**RECORD EXCERPTS**

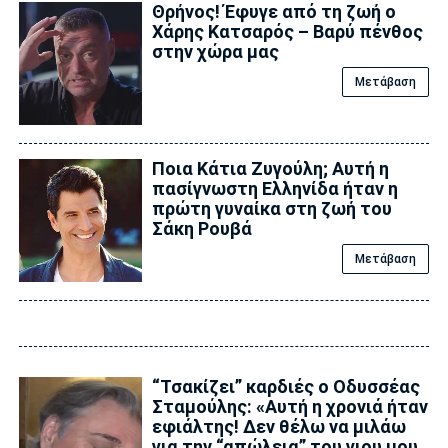
Θρήνος! Έφυγε από τη ζωή ο
Χάρης Κατσαρός – Βαρύ πένθος
στην χώρα μας
Μετάβαση
Ποια Κάτια Ζυγούλη; Αυτή η
πασίγνωστη Ελληνίδα ήταν η
πρώτη γυναίκα στη ζωή του
Σάκη Ρουβά
Μετάβαση
“Τσακίζει” καρδιές ο Οδυσσέας
Σταμούλης: «Αυτή η χρονιά ήταν
εφιάλτης! Δεν θέλω να μιλάω
για την “απώλεια” του γιου μου,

**WHAT NEEDS TO BE DONE**
Begin at the top of the material above and output each line exactly, stopping after the line that holds "εφιάλτης! Δεν θέλω να μιλάω". Leave out pictures.

**TASK ANSWER**
Θρήνος! Έφυγε από τη ζωή ο
Χάρης Κατσαρός – Βαρύ πένθος
στην χώρα μας
Μετάβαση
Ποια Κάτια Ζυγούλη; Αυτή η
πασίγνωστη Ελληνίδα ήταν η
πρώτη γυναίκα στη ζωή του
Σάκη Ρουβά
Μετάβαση
“Τσακίζει” καρδιές ο Οδυσσέας
Σταμούλης: «Αυτή η χρονιά ήταν
εφιάλτης! Δεν θέλω να μιλάω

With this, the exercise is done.